§ **Description of the task**: Leave out the pictures and restate the rest of the data exactly.

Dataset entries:
———

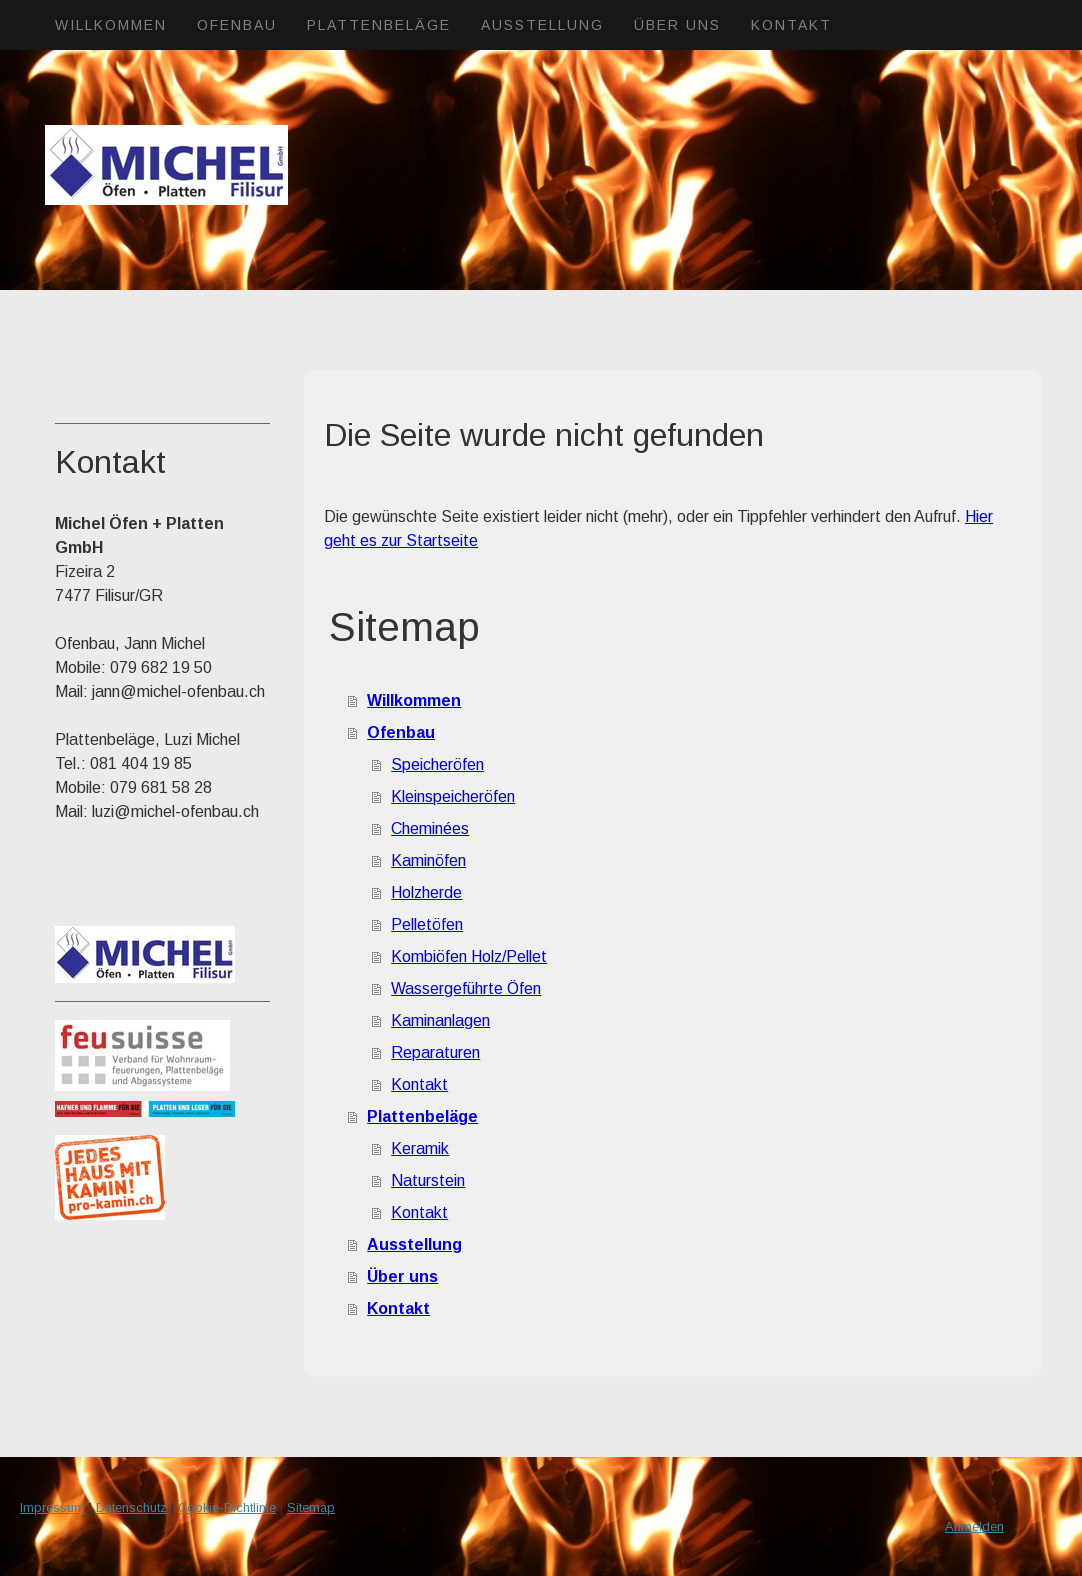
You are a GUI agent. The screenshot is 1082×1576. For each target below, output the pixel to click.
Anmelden (974, 1526)
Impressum (52, 1507)
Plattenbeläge (379, 25)
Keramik (420, 1148)
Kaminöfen (428, 860)
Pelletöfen (427, 924)
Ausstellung (542, 25)
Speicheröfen (437, 764)
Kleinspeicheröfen (453, 796)
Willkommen (111, 25)
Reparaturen (435, 1052)
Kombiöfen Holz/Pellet (469, 956)
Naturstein (428, 1180)
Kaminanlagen (440, 1020)
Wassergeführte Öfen (466, 988)
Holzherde (426, 892)
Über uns (677, 25)
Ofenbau (237, 25)
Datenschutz (131, 1507)
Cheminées (430, 828)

———

§ **Task response**:
You are a GUI agent. The screenshot is 1082×1576. For each target below, output the pixel to click.
Anmelden (974, 1526)
Impressum (52, 1507)
Plattenbeläge (379, 25)
Keramik (420, 1148)
Kaminöfen (428, 860)
Pelletöfen (427, 924)
Ausstellung (542, 25)
Speicheröfen (437, 764)
Kleinspeicheröfen (453, 796)
Willkommen (111, 25)
Reparaturen (435, 1052)
Kombiöfen Holz/Pellet (469, 956)
Naturstein (428, 1180)
Kaminanlagen (440, 1020)
Wassergeführte Öfen (466, 988)
Holzherde (426, 892)
Über uns (677, 25)
Ofenbau (237, 25)
Datenschutz (131, 1507)
Cheminées (430, 828)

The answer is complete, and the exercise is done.